Amid Covid-19 outbreak, Sewri TB Hospital in Mumbai sees drop in patients visiting OPDUpdated: Aug 04, 2020 00:58 IST
Amid the Covid-19 pandemic, the number of tuberculosis patients visiting the outpatient department (OPD) at Sewri TB Hospital, the largest TB facility in India, dropped to 562 in July, from 1,418 in January. The number of admitted patients, too, dropped to 216 last month, from 493 patients in January.
Every year, on an average, over 5,000 people die of TB in Mumbai, according to the civic body’s data. Similar to Covid-19, TB affects the lungs, is highly infectious and spreads when an individual with active disease coughs or sneezes and expelled droplets that contain TB bacteria are inhaled by another person. With every undiagnosed case, the chance of spread increases. Despite the severity, detection of new cases has drastically reduced since March, when the first case of Covid-19 was reported in Mumbai, claim activists, adding all efforts are directed towards containing Covid-19.

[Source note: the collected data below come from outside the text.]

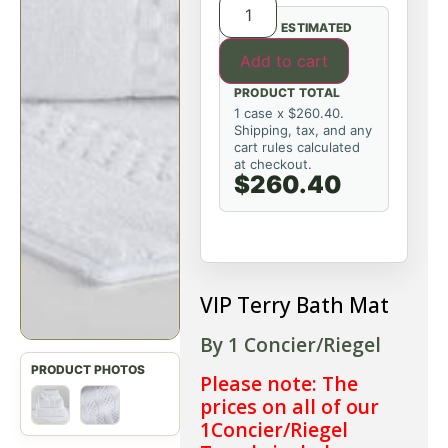
ESTIMATED
Add to cart
PRODUCT TOTAL
1 case x $260.40.
Shipping, tax, and any
cart rules calculated
at checkout.
$260.40
VIP Terry Bath Mat
By 1 Concier/Riegel
Please note: The
prices on all of our
1Concier/Riegel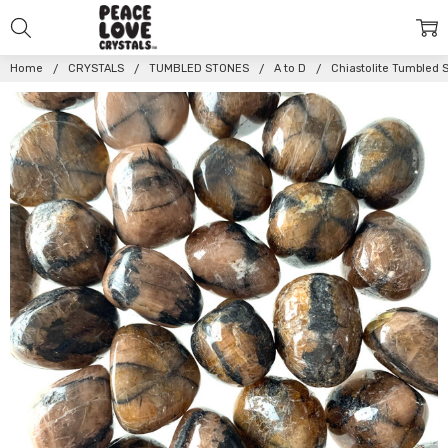
Home
CRYSTALS
TUMBLED STONES
A to D
Chiastolite Tumbled 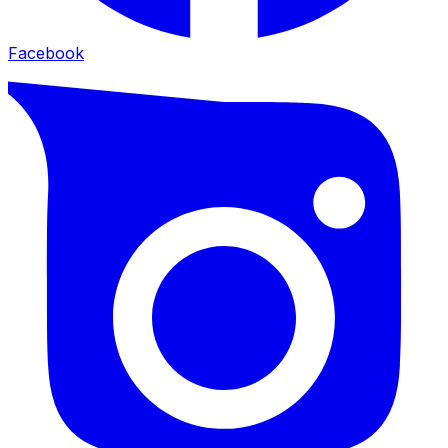
Facebook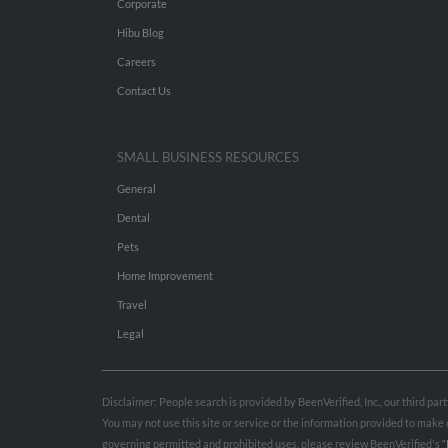
Corporate
Hibu Blog
Careers
Contact Us
SMALL BUSINESS RESOURCES
General
Dental
Pets
Home Improvement
Travel
Legal
Disclaimer: People search is provided by BeenVerified, Inc., our third pa
You may not use this site or service or the information provided to mak
governing permitted and prohibited uses, please review BeenVerified's
“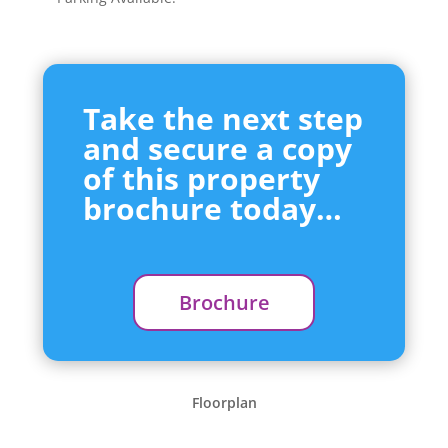
Take the next step
and secure a copy
of this property
brochure today…
Brochure
Floorplan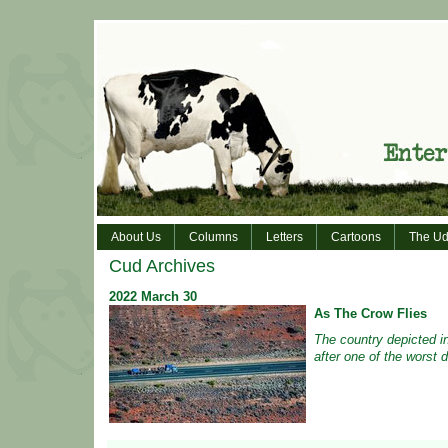
About Us
Columns
Letters
Cartoons
The Ud
Cud Archives
2022
March
30
As The Crow Flies
The country depicted i
after one of the worst d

Doctors, however, said TB cases have declined due to social distancing norms. Activists alleged inaccessibility of drugs and lack of transportation to reach the hospital prevent many patients from following-up. They said irregular treatment can lead to a spike in TB cases post the pandemic. “Patients with drug-resistant TB suffer the most. These patients need to take injections regularly. Sometimes either drugs aren’t available or medicos aren’t available to administer it,” said Ganesh Acharya, a TB activist. “One can’t expect all TB patients to travel in a bus to reach a hospital. Trains are running only for government employees and essential service staff. If patients lose out on their medicines, they not only fall behind their regime, but also develop further health complications.”
Poornima Nair, director (health) at a non-government organisation, Apnalaya in Govandi, which is home to the highest number of drug-resistant TB cases, said, “There are possibilities that many individuals with active Mycobacterium (the bacteria that causes TB) may go unidentified as they aren’t visiting hospitals for check-ups. NGOs along with the civic bodies are trying to give the drugs at their doorstep.”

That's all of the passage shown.